In various media profiles, the soft-spoken, 5-foot-5 congressman was dubbed “the Democrats’ Eliot Ness,” “the Bush administration’s worst nightmare” and as the headline writers for a Time magazine story that I wrote about him in 2006 put it, “the scariest guy in Washington.” The nickname that became the favorite of his highly regarded staff was “the mustache of justice.”
I caught up recently with Waxman, who retired in 2015. What guidance, I asked, would he offer his old Democratic colleagues in the House should they regain control of the chamber, and with it, subpoena power?
Given that Republicans have controlled the House for 21 of the past 25 years, this would be a learning experience for most of its Democrats. Only three of the 21 ranking Democrats in line to take over committees have ever run one as a chairman.
Waxman’s advice might not sound very satisfying to those who see winning back the gavel as payback time and a chance to make President Trump’s life miserable.

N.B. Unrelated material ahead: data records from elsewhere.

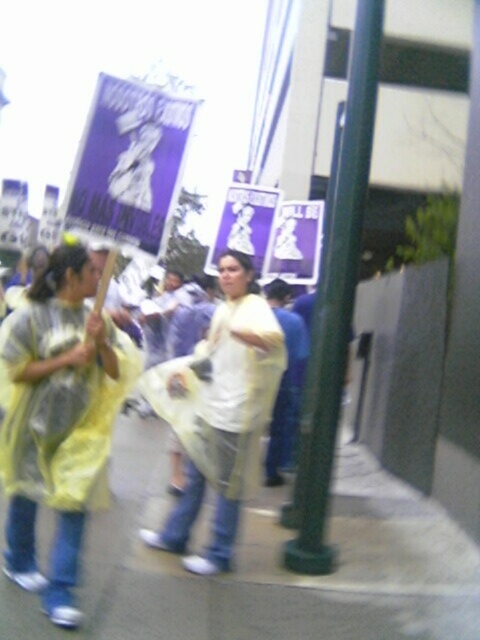 Question: From the image, what is the correct spatial relationship of green metallic pole at center in relation to white t-shirt at center?

Choices:
 (A) right
 (B) left

Answer: (A)

Question: Which of the following is the closest to the observer?

Choices:
 (A) pyautogui.click(x=282, y=422)
 (B) pyautogui.click(x=309, y=556)
 (C) pyautogui.click(x=175, y=620)
 (D) pyautogui.click(x=247, y=456)

Answer: (C)

Question: Does smooth concrete pavement at lower center have a lesser width compared to yellow plastic poncho at left?

Choices:
 (A) yes
 (B) no

Answer: (B)

Question: Which of these objects is positioned closest to the green metallic pole at center?

Choices:
 (A) white t-shirt at center
 (B) yellow plastic poncho at left
 (C) smooth concrete pavement at lower center

Answer: (C)

Question: Can you confirm if green metallic pole at center is smaller than white matte shirt at center?

Choices:
 (A) no
 (B) yes

Answer: (A)

Question: Which object appears farthest from the camera in this image?

Choices:
 (A) green metallic pole at center
 (B) yellow plastic poncho at left
 (C) smooth concrete pavement at lower center
 (D) white matte shirt at center

Answer: (A) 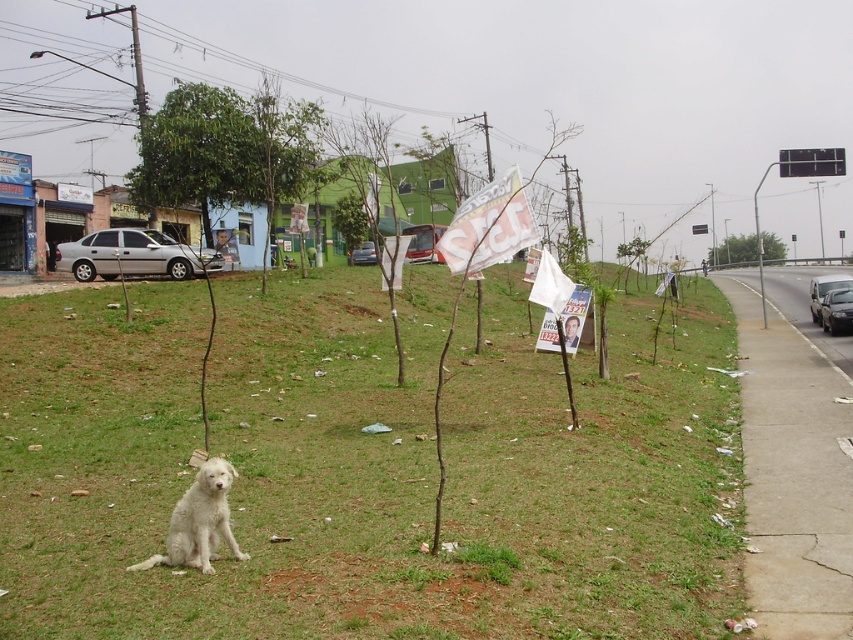 You are a photographer trying to capture a clear shot of the green grassy at lower left and the white fluffy dog at lower left. Since you want the dog to be the main focus, which object should you position closer to the camera?

The white fluffy dog at lower left should be positioned closer to the camera because the green grassy at lower left is taller, so placing the dog closer will ensure it remains the main focus without being obscured by the taller grass.

You are a photographer trying to capture the white fluffy dog at lower left and the green grassy at lower left in your shot. Based on their positions, which object is closer to the camera?

The white fluffy dog at lower left is closer to the camera because it is positioned at the lower left, while the green grassy area is also at the lower left but might be wider, indicating it could be further back or part of the background. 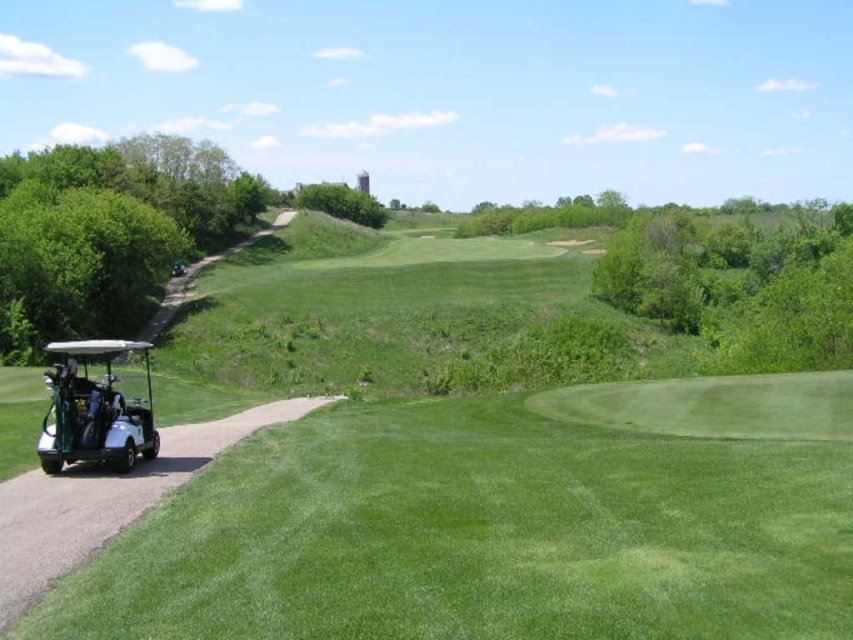 You are standing at the golf cart parked on the paved path and want to walk to the point marked at coordinates point (508, 332) and point (73, 364). Which point is closer to you?

Point (73, 364) is closer to you because it is nearer to the camera compared to point (508, 332), which is further away.

You are a groundskeeper planning to park two white matte golf carts. The scene shows a white matte golf cart at left and a white matte golf cart at lower left. Given their sizes, which parking spot would be more suitable for the larger cart if the spots are standard size?

The white matte golf cart at left is larger in width than the white matte golf cart at lower left, so the larger cart would require a wider parking spot. If the spots are standard size, the larger cart might not fit properly and may need a spot designated for larger vehicles. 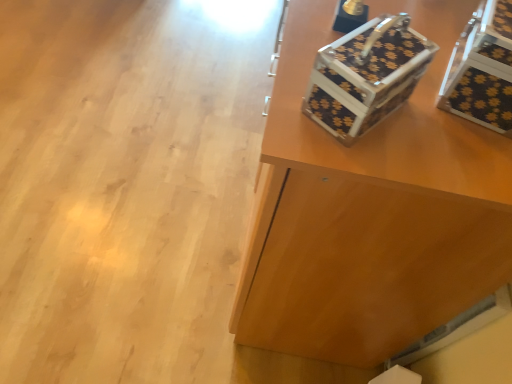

“Democrats have to be selective on what they’re going to use their oversight and investigative powers to look at. They’re going to have to be moderate in their approach so that they don’t look like they are partisan efforts and that they are using these tremendous powers in a legitimate way,” Waxman said.
For starters, Waxman does not think much of the recent proposal by speaker-in-waiting Nancy Pelosi (D-Calif.) to make obtaining Trump’s tax returns one of the first orders of business for Democrats, as she told the San Francisco Chronicle’s editorial board in an hour-long interview.
Before making such a move, Waxman said, Democrats must make a credible argument that they are embarking on more than a fishing expedition.
“If the Democrats say on day one, now we’re going to do oversight and we insist on getting the president’s tax records — that looks partisan, and it doesn’t look legitimate,” Waxman said. “If that’s part of an investigation, they have to spell out what the investigation’s about, what they’re trying to accomplish.”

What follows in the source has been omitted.